On February 28, 2021, an employee of a county detention center filed suit in federal court in New Mexico seeking an injunction to prevent the employee from being fired for refusing to get a COVID-19 vaccine on the basis that the vaccines have only been approved by the U.S. Food and Drug Administration (FDA) under an Emergency Use Authorization (EUA) and cannot be mandated by employers under the EUA law. The case is Isaac Legaretta, et al. v. Fernando Macias, et al., filed in the United States District Court for the District of New Mexico, Docket No. 2:21-cv-00179. The employee does not allege that he requested an accommodation under the Americans with Disabilities Act (ADA) or under Title VII of the Civil Rights Act for religious reasons.
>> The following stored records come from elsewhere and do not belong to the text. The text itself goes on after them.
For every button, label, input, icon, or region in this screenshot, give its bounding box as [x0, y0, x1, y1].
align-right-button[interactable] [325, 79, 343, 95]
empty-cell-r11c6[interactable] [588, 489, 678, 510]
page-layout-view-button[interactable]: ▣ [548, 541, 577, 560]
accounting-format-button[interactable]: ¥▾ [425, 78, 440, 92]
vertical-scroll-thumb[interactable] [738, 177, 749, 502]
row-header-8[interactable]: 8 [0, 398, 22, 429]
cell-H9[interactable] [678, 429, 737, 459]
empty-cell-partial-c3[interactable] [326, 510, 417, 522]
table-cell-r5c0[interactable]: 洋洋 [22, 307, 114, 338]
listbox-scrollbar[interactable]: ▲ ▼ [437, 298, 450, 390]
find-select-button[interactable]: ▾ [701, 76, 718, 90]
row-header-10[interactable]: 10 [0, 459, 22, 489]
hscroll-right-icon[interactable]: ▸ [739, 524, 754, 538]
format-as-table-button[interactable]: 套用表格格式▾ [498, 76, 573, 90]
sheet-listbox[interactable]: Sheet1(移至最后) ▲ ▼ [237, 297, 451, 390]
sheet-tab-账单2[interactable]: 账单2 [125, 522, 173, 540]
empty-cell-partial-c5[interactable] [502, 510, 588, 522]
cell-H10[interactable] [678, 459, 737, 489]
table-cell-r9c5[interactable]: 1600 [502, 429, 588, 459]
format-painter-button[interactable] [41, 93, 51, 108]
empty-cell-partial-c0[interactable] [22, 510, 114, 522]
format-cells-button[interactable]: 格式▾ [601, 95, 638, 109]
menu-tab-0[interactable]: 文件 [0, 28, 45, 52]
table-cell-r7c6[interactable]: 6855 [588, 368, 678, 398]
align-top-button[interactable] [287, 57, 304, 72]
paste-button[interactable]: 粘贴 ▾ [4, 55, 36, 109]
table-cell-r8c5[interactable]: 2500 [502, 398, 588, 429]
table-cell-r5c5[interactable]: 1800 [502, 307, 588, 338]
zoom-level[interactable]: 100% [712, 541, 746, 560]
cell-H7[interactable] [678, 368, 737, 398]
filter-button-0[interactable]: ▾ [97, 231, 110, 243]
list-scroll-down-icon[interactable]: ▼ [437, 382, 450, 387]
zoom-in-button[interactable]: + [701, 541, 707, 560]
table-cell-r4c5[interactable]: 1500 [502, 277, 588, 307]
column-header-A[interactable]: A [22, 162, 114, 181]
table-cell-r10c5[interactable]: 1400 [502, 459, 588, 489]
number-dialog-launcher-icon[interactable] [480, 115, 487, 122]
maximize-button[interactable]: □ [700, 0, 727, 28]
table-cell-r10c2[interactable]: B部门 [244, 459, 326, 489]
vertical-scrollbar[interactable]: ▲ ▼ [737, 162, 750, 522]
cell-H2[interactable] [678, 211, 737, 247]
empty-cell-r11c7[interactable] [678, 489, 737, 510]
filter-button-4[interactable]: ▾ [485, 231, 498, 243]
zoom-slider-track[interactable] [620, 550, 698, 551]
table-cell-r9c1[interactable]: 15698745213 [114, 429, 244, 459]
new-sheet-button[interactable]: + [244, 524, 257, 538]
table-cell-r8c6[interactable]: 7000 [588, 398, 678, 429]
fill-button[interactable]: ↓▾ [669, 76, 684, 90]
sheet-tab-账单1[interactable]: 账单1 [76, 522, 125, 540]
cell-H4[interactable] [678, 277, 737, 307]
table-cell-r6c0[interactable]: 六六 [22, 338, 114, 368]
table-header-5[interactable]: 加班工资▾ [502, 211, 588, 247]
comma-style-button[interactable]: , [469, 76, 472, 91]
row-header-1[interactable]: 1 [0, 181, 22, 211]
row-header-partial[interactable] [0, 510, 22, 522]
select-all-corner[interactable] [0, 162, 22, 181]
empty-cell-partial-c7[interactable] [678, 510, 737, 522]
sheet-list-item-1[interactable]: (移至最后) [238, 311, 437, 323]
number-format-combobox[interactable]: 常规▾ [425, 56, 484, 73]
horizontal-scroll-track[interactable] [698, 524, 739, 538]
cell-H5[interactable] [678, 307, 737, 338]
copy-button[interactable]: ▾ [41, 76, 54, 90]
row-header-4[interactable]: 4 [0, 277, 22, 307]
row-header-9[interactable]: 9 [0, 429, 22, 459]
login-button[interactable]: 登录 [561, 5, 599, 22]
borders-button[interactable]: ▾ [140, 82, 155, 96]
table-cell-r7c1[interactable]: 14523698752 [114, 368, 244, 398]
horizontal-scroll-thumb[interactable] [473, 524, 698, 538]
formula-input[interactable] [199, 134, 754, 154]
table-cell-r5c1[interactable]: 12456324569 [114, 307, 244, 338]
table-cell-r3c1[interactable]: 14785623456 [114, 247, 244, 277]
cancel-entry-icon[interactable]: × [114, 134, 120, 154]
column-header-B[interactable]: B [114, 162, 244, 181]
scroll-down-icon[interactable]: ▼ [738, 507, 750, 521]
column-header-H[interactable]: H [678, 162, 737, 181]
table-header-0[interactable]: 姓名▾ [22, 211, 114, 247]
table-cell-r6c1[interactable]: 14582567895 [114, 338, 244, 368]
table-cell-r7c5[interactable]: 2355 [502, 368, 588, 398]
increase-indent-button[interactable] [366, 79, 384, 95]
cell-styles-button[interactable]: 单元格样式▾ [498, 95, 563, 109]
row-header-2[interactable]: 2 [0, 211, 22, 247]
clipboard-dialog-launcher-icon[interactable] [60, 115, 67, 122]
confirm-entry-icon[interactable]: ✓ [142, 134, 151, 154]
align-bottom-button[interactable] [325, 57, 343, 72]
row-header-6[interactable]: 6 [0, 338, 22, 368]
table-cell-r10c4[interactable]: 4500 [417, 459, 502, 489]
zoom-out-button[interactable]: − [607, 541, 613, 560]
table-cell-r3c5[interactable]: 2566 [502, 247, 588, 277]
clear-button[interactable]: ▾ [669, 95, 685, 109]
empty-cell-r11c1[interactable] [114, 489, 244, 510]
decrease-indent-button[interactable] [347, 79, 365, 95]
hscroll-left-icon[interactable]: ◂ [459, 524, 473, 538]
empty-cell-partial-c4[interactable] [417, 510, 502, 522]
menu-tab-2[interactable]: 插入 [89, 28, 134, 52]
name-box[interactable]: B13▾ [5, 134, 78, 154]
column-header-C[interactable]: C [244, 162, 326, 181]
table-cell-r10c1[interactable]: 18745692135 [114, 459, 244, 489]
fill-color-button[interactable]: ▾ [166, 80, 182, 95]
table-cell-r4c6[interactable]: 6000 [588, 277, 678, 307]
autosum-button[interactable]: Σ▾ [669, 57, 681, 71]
The only claim is that employers cannot mandate the vaccine because it is only approved under an EUA.

The employee claims that an employer mandate for the COVID vaccine is preempted by the requirements of the EUA law that state that the individuals to whom the product is administered shall be informed by the FDA “of the option to accept or refuse administration of the product…” However, the FDA generally does not have jurisdiction over workplace relationships.

The first COVID-19 vaccine EUA was issued by the FDA on December 11, 2020. On December 16, 2020, the EEOC issued a set of FAQs under the heading “ADA and Title VII Issues Regarding Mandatory Vaccinations” which appeared to endorse the idea that employers could mandate vaccines, even where they were only approved by the FDA under an EUA, assuming they complied with laws related to providing reasonable accommodations under the ADA and Title VII.

This is a case to watch as it could provide guidance on how courts will treat employer-mandated COVID vaccine programs while the EUAs are in effect.